I'm having difficultly figuring this out. Is the preceding argument logically sound? If this argument is a logical fallacy, which would it be?

Re: Is this logically sound?

Hi Damon.

I am not a mathematician and do not know if the probabilities are equal or not.

Is it logically sound? A complex orderly result emerging from pure chance events - this seems contrary to the thermodynamic law of increasing entropy.

But are the two cases compared the same?

In the biological instance we can refer to laws of nature (or of God, too, possibly) inscribed within the material, which make a chain of deterministic events have the particular orderly result we know.
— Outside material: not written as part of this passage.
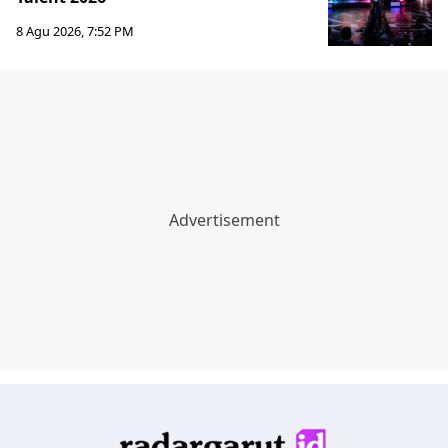
8 Agu 2026, 7:52 PM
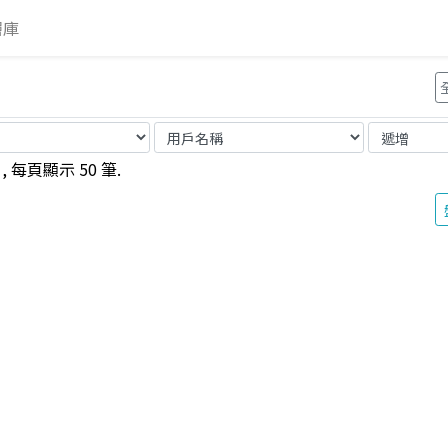
層
庫
 每頁顯示 50 筆.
In the wind instance, the assumption is that there are no such laws, and therefore the probabilities seem very low indeed that it would happen.
Or perhaps, more precisely, we should work backwards, and infer the cause from the effect.

Since we have never empirically observed wind producing a jet plane from debris, we can reasonably say this is highly improbable. If we had observed it, we would say it is inscribed in the nature of things.

Since we have observed living matter, we must seek an explanation for it, and it is reasonable to say that this event was inevitably inscribed in the nature of inanimate matter from the day of the Big Bang.

The thing to understand is that this natural explanation does not exclude God. Because this is of course the underlying philosophical issue of the given question. The fact is that the scientific narrative does not logically exclude God, so there is no need for believers in God to try and combat it, as many do.

The scientific narrative is sound - and (contrary to what some atheistis scientists claim) logically compatible with belief in God.